En incipit du recueil des trois nouvelles et d’autres éditées chez Folio qu’il faut lire, deux citations :
- La première de Pascal : « On mourra seul, il faut donc faire comme si on était seul."
- La seconde de Kafka : « En voilà un qui s’étonnait de parcourir si facilement le chemin de l’éternité ; il dévalait en effet la pente à toute vitesse. »
Une phrase
- L’amant : « Je ne sais comment je me trouvais seul sur le rebord de la fenêtre, tout habillé, en moins de trente secondes. Marianne retapait le lit, j’entendis claquer la porte d’entrée, des exclamations enjouées “Quelle salope tout de même“ pensais-je. Paris est un terrain d’escalade insoupçonné. Pour peu qu’on considère la ville avec un œil d’alpiniste, la géographie urbaine devient topographie ! »

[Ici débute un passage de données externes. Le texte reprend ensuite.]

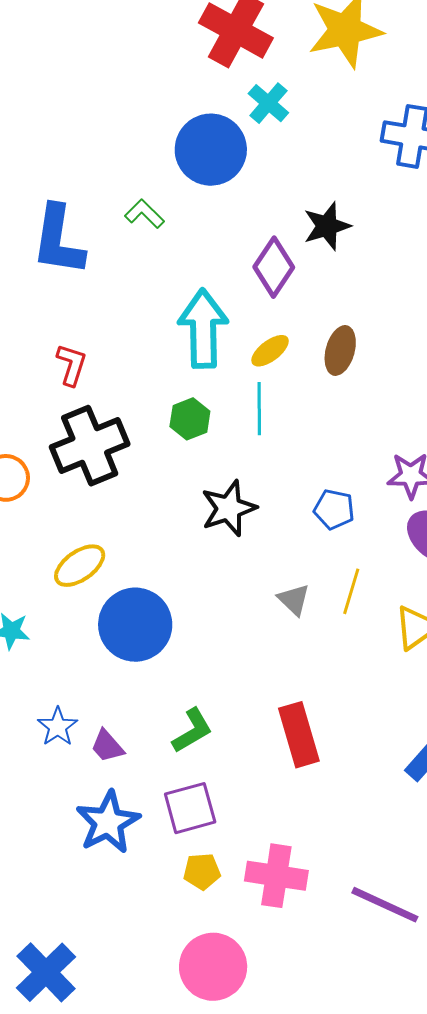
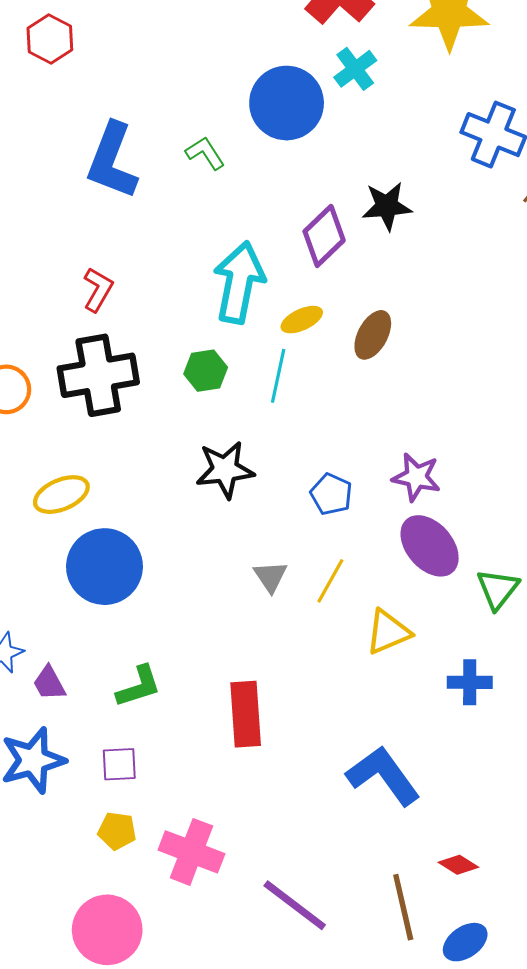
purple square: (190, 808) -> (119, 764), size x0.7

(extrait de La Gouttière, première nouvelle)
L'auteur
- Ecrivain-voyageur par excellence, Sylvain Tesson est fou d’escalade et de haute montagne, ce qui a failli lui couûer la vie en tombant… du toit de sa maison. Il raconte dans ses premiers récits ses pérégrinations aux quatre coins du monde, depuis « On a marché sur la terre » avec Alexandre Poussin, autre amateur professionnel de trekking, jusqu’à « Dans les forêts de Sibérie » (prix Médicis essai 2011). En 2019, il écrit « La Panthère des neiges » qui remporte le Prix Renaudot.
- S. Tesson collabore avec des revues de voyages en compagnie de photographes Il publie ainsi « Eloge de l’énergie vagabonde » (éd. Equateurs), « Un Eté avec Rimbaud » et des nouvelles comme « Nouvelles de l’Est », « Une vie à coucher dehors» (Goncourt de la nouvelle en 2009). • « S’abandonner à vivre » (publié chez Gallimard en 2019), «Les Forêts de Sibérie » avec William Mesguich et« Byron, la liberté à mort » ont été adaptés au théâtre.